▶ **Requirement**
Tally up the lines below that contain the word "Virucidi" and give the total alone.
-- Task inputs follows --
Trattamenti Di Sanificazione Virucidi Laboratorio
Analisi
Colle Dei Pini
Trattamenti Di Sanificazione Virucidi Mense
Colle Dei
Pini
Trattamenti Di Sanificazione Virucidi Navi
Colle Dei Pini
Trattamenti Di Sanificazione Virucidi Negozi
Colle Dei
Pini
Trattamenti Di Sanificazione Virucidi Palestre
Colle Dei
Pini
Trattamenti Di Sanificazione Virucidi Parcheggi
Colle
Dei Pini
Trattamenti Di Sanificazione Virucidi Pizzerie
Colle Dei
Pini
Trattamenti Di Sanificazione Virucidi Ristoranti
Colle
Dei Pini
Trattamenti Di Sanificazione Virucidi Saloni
-- Task inputs concluded --
-- Task inputs follows --
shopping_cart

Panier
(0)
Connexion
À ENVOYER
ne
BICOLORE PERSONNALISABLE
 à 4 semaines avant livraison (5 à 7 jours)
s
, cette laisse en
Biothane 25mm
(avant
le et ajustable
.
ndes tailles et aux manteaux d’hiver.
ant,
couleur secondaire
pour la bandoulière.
-- Task inputs concluded --
▶ **Response**
9